Junior researcher, Biomedical Center, Faculty of Medicine in Pilsen, Charles University

MSc. Kraftova works in medical microbiology laboratory of antibiotic resistance; however, her studies currently focus on the interaction of bacterial pathogens with a host immune system. Using Single Cell transcriptome profiling of immune cell, she studies the response to severe bacterial infections and sepsis, with the focus on prediction of recombination of V(D)J region in T and B cells, together with the expression of cytokines and biomarkers.

Daniel Georgiev

Daniel Georgiev

Associate Professor, University of West Bohemia; CEO and Co-founder of Sampling Human, Inc.

Dr. Georgiev is a professor of synthetic biology and a biotech entrepreneur. He works at the interface of genetic engineering and mathematics to make complex biological behavior easier to engineer and measure. Together with his team, he founded the deep tech startup Sampling Human that is deploying Synthetic Biology to make single cell measurement easy. Sampling’s reagent-based technologies accelerate single cell research and enable routine diagnosis of rare cells.

Vittoria Bocchi

Vittoria Bocchi

Postdoctoral researcher in the group of Prof. Elena Cattaneo, Laboratory of Stem Cell Biology and Pharmacology of Neurodegenerative Diseases, Department of Biosciences, University of Milan and Istituto Nazionale di Genetica Molecolare

Dr.
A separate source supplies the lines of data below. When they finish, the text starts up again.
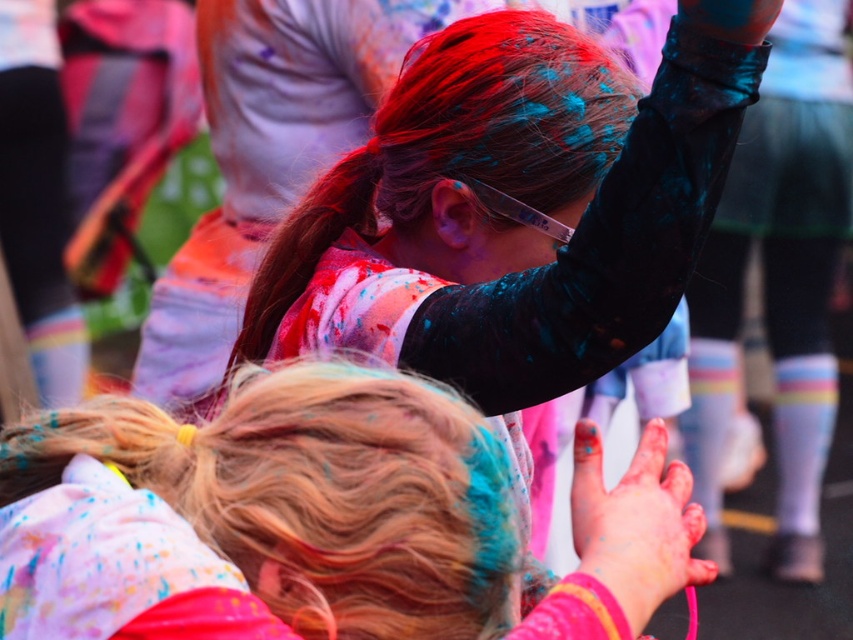 Question: Is shiny red hair at upper center to the right of painted skin hand at center from the viewer's perspective?

Choices:
 (A) no
 (B) yes

Answer: (A)

Question: Among these points, which one is farthest from the camera?

Choices:
 (A) (589, 177)
 (B) (321, 586)
 (C) (587, 497)

Answer: (A)

Question: Is blonde hair at center smaller than shiny red hair at upper center?

Choices:
 (A) no
 (B) yes

Answer: (A)

Question: Which point is closer to the camera taking this photo?

Choices:
 (A) (305, 220)
 (B) (390, 604)
 (C) (651, 513)

Answer: (B)

Question: Is blonde hair at center closer to the viewer compared to shiny red hair at upper center?

Choices:
 (A) yes
 (B) no

Answer: (A)

Question: Considering the real-world distances, which object is farthest from the painted skin hand at center?

Choices:
 (A) shiny red hair at upper center
 (B) blonde hair at center

Answer: (A)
Bocchi is a computational biologist interested in understanding how the complexity of the brain emerges during human development considering both coding and non-coding genes. She applies numerous computational tools to single-cell data to find novel non-coding RNAs and transcription factors that define the unique characteristics of specific cells of the human brain. Furthermore, she is exploiting single-cell RNA-seq to understand how well in vitro derived neurons recapitulate human brain development in vivo for future cell replacement therapies in neurodegenerative diseases like Huntington’s disease.